:: Prompt ::
An exact transcription of every record below is required, with the pictures left out.

■ ■ ■ ■ ■ ■ ■

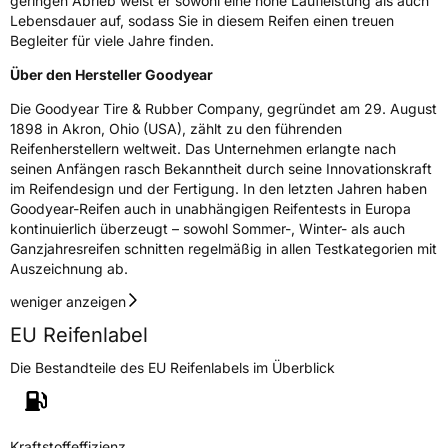
geringen Abrieb weist er sowohl eine hohe Laufleistung als auch
Lebensdauer auf, sodass Sie in diesem Reifen einen treuen
Begleiter für viele Jahre finden.
Über den Hersteller Goodyear
Die Goodyear Tire & Rubber Company, gegründet am 29. August
1898 in Akron, Ohio (USA), zählt zu den führenden
Reifenherstellern weltweit. Das Unternehmen erlangte nach
seinen Anfängen rasch Bekanntheit durch seine Innovationskraft
im Reifendesign und der Fertigung. In den letzten Jahren haben
Goodyear-Reifen auch in unabhängigen Reifentests in Europa
kontinuierlich überzeugt – sowohl Sommer-, Winter- als auch
Ganzjahresreifen schnitten regelmäßig in allen Testkategorien mit
Auszeichnung ab.
weniger anzeigen
EU Reifenlabel
Die Bestandteile des EU Reifenlabels im Überblick
Kraftstoffeffizienz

■ ■ ■ ■ ■ ■ ■

:: Output of the task ::
geringen Abrieb weist er sowohl eine hohe Laufleistung als auch
Lebensdauer auf, sodass Sie in diesem Reifen einen treuen
Begleiter für viele Jahre finden.
Über den Hersteller Goodyear
Die Goodyear Tire & Rubber Company, gegründet am 29. August
1898 in Akron, Ohio (USA), zählt zu den führenden
Reifenherstellern weltweit. Das Unternehmen erlangte nach
seinen Anfängen rasch Bekanntheit durch seine Innovationskraft
im Reifendesign und der Fertigung. In den letzten Jahren haben
Goodyear-Reifen auch in unabhängigen Reifentests in Europa
kontinuierlich überzeugt – sowohl Sommer-, Winter- als auch
Ganzjahresreifen schnitten regelmäßig in allen Testkategorien mit
Auszeichnung ab.
weniger anzeigen
EU Reifenlabel
Die Bestandteile des EU Reifenlabels im Überblick
Kraftstoffeffizienz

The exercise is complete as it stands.